> **DIRECTIONS FOR THIS TASK**
Below are entries; copy exactly the lines from the one with "whose salary structure looks a bit" through the one with "Electronic Crafting", both included, and leave out the rest.

DATA TO USE Block Start

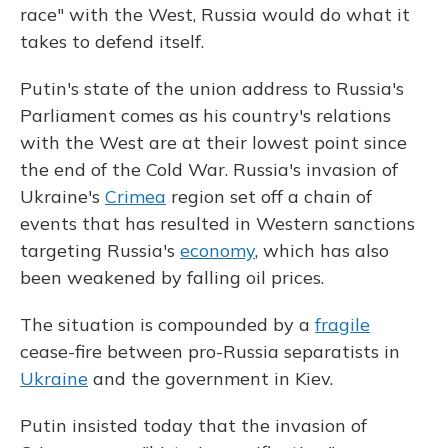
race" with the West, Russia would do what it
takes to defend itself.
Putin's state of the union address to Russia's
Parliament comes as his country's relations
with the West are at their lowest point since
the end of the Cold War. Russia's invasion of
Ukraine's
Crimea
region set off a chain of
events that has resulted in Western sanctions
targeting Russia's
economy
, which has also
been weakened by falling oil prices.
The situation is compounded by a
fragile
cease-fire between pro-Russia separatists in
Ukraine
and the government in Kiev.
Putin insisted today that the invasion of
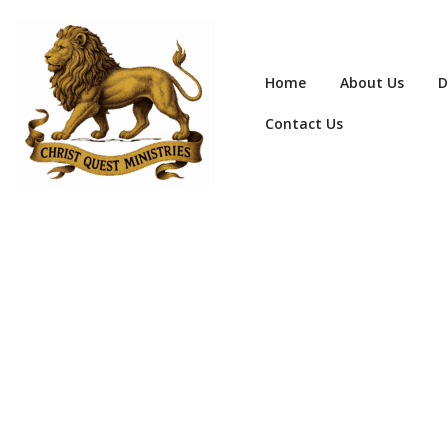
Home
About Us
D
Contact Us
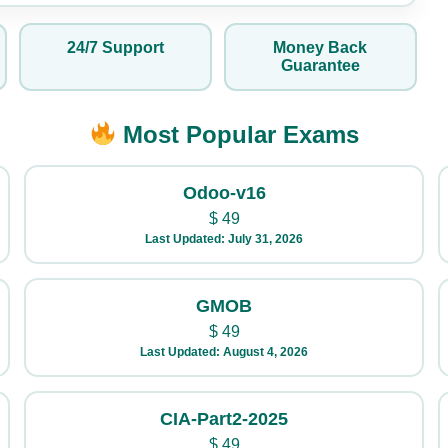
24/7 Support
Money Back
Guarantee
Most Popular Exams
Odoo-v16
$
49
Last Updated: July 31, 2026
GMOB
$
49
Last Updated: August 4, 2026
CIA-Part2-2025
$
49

DATA TO USE Block End
DATA TO USE Block Start

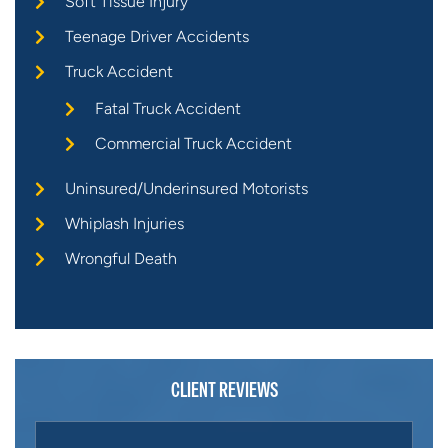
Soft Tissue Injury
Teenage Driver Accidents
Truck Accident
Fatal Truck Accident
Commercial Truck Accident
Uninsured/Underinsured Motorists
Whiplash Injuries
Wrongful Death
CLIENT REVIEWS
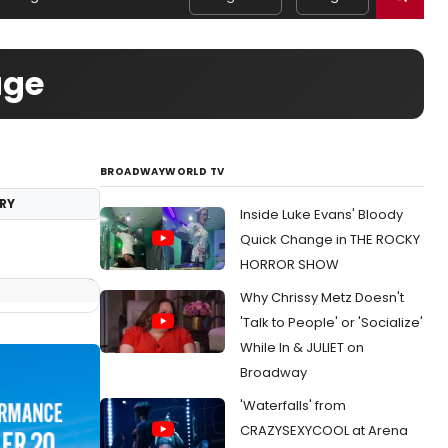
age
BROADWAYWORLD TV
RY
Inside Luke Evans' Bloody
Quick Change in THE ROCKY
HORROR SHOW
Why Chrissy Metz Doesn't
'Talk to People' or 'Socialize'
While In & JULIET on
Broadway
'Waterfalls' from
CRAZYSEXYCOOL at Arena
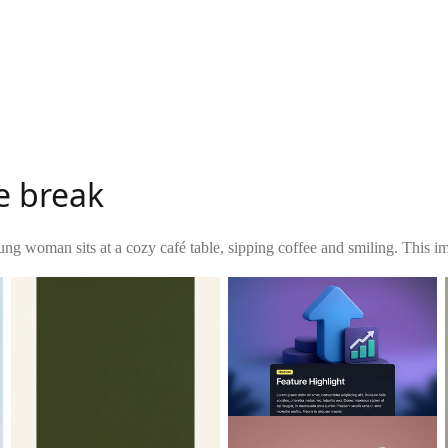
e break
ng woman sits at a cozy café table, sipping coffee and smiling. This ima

DATA TO USE Block End
DATA TO USE Block Start

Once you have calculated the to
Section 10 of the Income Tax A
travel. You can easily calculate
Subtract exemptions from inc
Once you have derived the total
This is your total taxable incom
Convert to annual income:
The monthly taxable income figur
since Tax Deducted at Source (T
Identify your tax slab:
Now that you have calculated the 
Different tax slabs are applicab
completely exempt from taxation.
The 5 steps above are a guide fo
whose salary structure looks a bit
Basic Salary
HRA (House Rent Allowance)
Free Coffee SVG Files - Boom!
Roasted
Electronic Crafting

DATA TO USE Block End

> **EXERCISE RESPONSE**
whose salary structure looks a bit
Basic Salary
HRA (House Rent Allowance)
Free Coffee SVG Files - Boom!
Roasted
Electronic Crafting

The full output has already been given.